– Хорошо? – спросил Аркадий.
– Даже не знаю, что сказать, – соврал я.
– Тогда повторим.
Увернувшись, я задал вопрос, мучивший меня с начала процедуры.
– Скажите честно, как наследник Гиппократа, разве от этого нельзя умереть?
– А ты собираешься жить вечно? – заносчиво ответил Аркадий. – Баня как жизнь: мучения – условие наслаждения, наступающего тогда, когда судьба промахнется. У нас в Голливуде это называют хэппи-энд, и жить без него все равно, что сидеть в парной без выхода.
– По-моему, – нащупав сюжет, сказал я, – ваша баня годится для кино.
– В Лос-Анджелесе для этого всё годится, и нет никого, кто не мечтает его снять.
И правда, Голливуд так заражал эту местность, что идеи для фильма были у всех, кого я встречал: стюардесс, официантов, полицейских. Больше других меня заинтриговал соотечественник Эдуард Тополь начавший свой сценарий in media res: «Голая Сарра лежала на диване».
Отмыв и поправив, Половец принялся водить нас по гостям в качестве экзотической достопримечательности. Местных поражало, что кто-то живет в Нью-Йорке добровольно – с зимой и бездомными, с либералами и без оружия, среди негров и демократов.
Старожилы Лос-Анджелеса считали высшим достижением культуры бассейн и гордились своим городом, но я смог найти его только на карте. Растворяясь, словно медуза на песке, Лос-Анджелес кончался, не успев начаться, а центра в нем не было вовсе. Перебираясь от одного бассейна к другому, мы надоедали хозяевам, умоляя показать столицу духа, наводящую грезы на весь мир.
В конце концов, над нами сжалился старый приятель Додик Гамбург. В Риге он был режиссером поэтического театра и ставил «Братскую ГЭС». В Голливуде Додик подружился со Сталлоне и помог ему. В одной из серий боксерской эпопеи соперником Рокки выступал русский гигант, олицетворявший беспринципную мощь СССР на ринге демократии. Роль белокурой бестии коммунизма исполнял брутальный швед-математик, увлекавшийся боксом в университете. Чтобы придать картине достоверность, которой демонстративно пренебрегали остальные голливудские фильмы, Додик натаскивал шведа по русскому языку. Я, правда, не понял – зачем, ибо на ринге особенно не поговоришь, разве что между раундами, но и тогда он боксер вряд ли декламировал Евтушенко.
Сам я фильма не видел, Гамбург и не советовал. Вместо кино он показал нам Лос-Анджелес. Мы начали с ресторана, где бывали голливудские звезды и закончили в баре, где они напивались. В два часа ночи официант, подчиняясь причудам калифорнийских законов, прекратил веселье, вырвав у меня из рук бокал с «Блади Мэри», в котором что-то еще плескалось.
Оставшись без дел, мы отправились осматривать город. Одни шестиполосные дороги сменяли другие, а мы все мчались в темноте, пока она не сгустилась еще больше и мы не оказались в гараже. Поднявшись по круто уходящей в небо эстакаде, мы выбрались на крышу бетонного стойла.
– Вот вам весь Лос-Анджелес, – сказал Додик, – вдалеке – огни, вблизи – машины, посредине – паркинг.
Это было почище бани, но я не поверил, решив, что Америка по-прежнему нуждается в том, чтобы мне ее открыли.

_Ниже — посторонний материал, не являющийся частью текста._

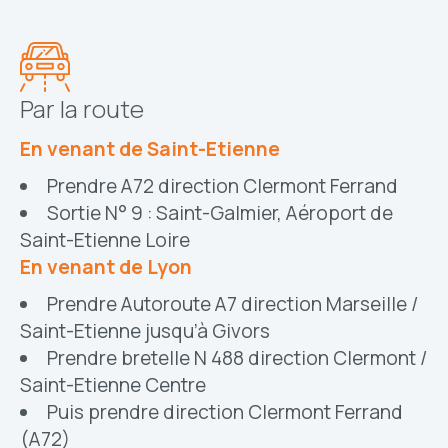
Par la route
En venant de Saint-Etienne
Prendre A72 direction Clermont Ferrand
Sortie N° 9 : Saint-Galmier, Aéroport de
Saint-Etienne Loire
En venant de Lyon
Prendre Autoroute A7 direction Marseille /
Saint-Etienne jusqu’à Givors
Prendre bretelle N 488 direction Clermont /
Saint-Etienne Centre
Puis prendre direction Clermont Ferrand
(A72)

Не поддаваясь насилию туризма, она оказалась не целью, а проектом, который мы назвали «Американой». Похоже, что конца ему не видно.
Лишь оглядываясь, я понял, что нельзя попрощаться разом и навсегда. Расставание, как и сближение, процесс, растянутый во времени, а не только в пространстве. Особенно, когда речь идет о такой родине, которая неизвестно как называется и где находится. Я точно знал, что она – не СССР, Латвии еще не было, России – уже, хотя в Америке мне довелось встречаться с теми, кто ее застал и вспоминал добрым словом. Один из них – престарелый и элегантный князь, который не чинясь представился Мишей.
– При царе – сказал он, – в нашей бедной России не все было ладно, но хотя бы еврейчики знали свое место и не лезли в Политбюро.
На «Свободе» про царя говорил только заядлый монархист Юра Гендлер.
– Дед служил токарем на петербургском заводе, – рассказывал Юра, – и бабушка его ругала, когда он приносил жалование серебром и золотом, потому что тяжелые монеты рвали карманы.